Jess: would love if the brands could just go make friends with each other please. More entertaining and valuable than targeted advertising shouting at us.
Vicky: "go make friends" like a parent sending their kid off to 1st grade :')
now i'm looking at an event from that On Deck page you linked, called "Fireside Chat: Scaling Intimacy with top VP of Community" and it reminds me of this piece on carceral tech and community defense in Logic Mag, wherein sarah t. hamid talks about the care involved in the "scale" of activism:
"Our work happens at this scale. The scale of friends, family, and loved ones. And yes, the answers often point to the role of giant sociotechnical systems. But we’re answering individual questions. And we’re doing it because we care about the people we are in community with, not because we’re trying to develop the best idea to sell a book.
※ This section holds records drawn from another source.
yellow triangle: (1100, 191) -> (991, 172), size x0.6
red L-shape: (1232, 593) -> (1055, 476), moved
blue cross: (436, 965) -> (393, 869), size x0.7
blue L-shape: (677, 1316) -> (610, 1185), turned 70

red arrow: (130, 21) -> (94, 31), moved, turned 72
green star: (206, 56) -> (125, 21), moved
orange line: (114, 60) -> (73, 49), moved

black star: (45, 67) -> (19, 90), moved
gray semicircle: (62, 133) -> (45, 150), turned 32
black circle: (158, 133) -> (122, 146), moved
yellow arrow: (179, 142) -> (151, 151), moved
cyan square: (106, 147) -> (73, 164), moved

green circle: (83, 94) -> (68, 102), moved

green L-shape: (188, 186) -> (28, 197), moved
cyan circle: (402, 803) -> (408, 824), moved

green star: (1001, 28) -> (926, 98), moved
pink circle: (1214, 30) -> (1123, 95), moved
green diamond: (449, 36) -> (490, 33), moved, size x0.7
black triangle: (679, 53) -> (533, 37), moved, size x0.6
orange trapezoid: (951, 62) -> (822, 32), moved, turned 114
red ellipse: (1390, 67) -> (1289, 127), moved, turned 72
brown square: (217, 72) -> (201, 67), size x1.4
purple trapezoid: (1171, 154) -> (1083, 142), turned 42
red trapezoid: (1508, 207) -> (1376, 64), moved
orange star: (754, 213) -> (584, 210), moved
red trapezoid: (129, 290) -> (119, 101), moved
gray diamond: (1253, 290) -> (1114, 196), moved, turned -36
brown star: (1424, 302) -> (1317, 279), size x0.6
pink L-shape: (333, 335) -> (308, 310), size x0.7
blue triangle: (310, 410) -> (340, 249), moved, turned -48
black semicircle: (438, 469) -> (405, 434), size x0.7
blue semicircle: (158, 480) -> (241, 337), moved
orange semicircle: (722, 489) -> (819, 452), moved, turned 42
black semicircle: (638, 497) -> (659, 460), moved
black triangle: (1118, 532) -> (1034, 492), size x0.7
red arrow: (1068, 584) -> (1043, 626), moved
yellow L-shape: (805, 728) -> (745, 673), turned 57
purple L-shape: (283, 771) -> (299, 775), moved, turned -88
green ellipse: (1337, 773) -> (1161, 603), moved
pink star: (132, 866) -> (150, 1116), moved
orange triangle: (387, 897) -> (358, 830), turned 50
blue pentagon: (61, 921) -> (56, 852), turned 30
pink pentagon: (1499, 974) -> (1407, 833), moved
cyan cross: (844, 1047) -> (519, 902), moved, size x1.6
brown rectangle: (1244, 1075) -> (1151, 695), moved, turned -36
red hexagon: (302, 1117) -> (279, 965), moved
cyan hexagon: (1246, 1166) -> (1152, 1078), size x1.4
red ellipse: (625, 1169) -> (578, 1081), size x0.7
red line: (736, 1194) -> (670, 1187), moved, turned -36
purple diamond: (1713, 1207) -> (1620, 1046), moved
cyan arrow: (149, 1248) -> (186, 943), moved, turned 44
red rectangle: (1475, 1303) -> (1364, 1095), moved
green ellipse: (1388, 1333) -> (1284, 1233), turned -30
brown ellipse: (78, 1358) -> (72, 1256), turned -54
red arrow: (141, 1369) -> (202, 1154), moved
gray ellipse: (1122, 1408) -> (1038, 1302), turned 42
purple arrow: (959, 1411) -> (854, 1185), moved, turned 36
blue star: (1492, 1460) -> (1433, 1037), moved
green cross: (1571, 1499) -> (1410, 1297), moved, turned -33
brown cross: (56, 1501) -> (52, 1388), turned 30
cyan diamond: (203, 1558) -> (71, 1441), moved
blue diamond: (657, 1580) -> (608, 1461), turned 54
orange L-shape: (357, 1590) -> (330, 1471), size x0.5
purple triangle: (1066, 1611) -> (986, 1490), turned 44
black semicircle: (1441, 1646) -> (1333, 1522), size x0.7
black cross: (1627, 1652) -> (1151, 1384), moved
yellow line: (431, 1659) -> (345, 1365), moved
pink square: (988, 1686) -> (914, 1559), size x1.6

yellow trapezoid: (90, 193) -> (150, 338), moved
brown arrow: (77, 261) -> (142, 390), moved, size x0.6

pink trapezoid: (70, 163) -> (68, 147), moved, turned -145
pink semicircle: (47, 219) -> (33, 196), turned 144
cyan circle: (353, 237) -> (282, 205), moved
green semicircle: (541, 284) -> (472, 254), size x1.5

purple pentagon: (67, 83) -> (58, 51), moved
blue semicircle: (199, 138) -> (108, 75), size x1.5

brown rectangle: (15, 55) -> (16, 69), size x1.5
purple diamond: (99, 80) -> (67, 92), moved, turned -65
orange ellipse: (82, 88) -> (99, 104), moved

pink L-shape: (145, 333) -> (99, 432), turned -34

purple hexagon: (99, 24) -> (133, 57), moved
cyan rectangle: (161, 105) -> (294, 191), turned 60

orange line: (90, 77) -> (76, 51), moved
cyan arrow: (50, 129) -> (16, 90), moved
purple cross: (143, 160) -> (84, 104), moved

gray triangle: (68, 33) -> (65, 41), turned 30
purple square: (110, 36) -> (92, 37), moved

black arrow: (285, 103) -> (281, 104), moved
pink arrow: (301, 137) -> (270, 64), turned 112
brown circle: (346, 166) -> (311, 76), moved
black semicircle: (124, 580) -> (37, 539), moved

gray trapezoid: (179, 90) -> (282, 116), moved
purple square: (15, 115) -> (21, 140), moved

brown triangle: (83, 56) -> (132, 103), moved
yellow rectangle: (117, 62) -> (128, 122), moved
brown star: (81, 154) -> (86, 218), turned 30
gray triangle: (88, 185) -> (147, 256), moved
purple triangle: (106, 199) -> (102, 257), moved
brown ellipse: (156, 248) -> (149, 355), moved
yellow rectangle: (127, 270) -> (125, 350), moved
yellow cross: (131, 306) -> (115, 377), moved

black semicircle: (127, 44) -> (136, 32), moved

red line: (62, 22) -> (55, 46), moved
Our intervention is effective when we’re able to find the knowledge that allows people to enact meaningful change in their lives."
and going back to your point on accessibility, i think a lot about this concept of belonging and community applied specifically to the digital space. as a conventionally able bodied and able minded person, i have the fortune to operate in physical spaces and find incredible people and rich worlds in front of my eyes. it's interesting that most of the messaging and marketing i see from web3 companies operate from an assumption that our digital lives will become very important - perhaps even more important in some areas - than our physical lives. (the things covid has accelerated!)
that may be true for people who have the wealth and literacy to participate, but there are so many people - for example, the 37.2 million Americans in poverty in 2022 (11.4% of our population) - for whom digital lives will not carry significance anytime soon. for whom signaling digital belonging is not a priority over say, eating consistently nutritious meals.
Jess: 🤣 still recovering from "scaling intimacy"…i wonder is this the "right" / best goal for us in community building?
Vicky: i think community builders - at least those involved with private capital - need new language for what we're doing.
Jess: amen. language is really at the heart of connecting and making shared meaning.
Vicky: i get what they're trying to communicate but if we look at nonprofits, grassroots organizers, co-ops, faith groups…people have been engaging in these communal, collective ways for centuries (millennia?) already.
Jess: is the scale approach better represented by developing something which provides great value for the group and then opening it up? sharing it out as a tool and using that as the basis (platform) for connection rather than this branded membership view?
Vicky: yes and recognizing that sometimes it's the unsexy stuff that needs to scale first. pleasing packaging and polish is a nice-to-have.
Jess: yes! and in these groups, we get to grapple with the really interesting tensions like the need for autonomy and freedom of expression while balancing it with collective belonging…
Vicky: going back to how good design is about how it works, not how it looks.
Jess: form follow function 4eva
Jess: *follows
Vicky: no no leave the typo, we are beautiful imperfections tehe
Jess: so many other thoughts to add. think we could have this chat in 12 months and it would be an entirely different view…i guess we'll see!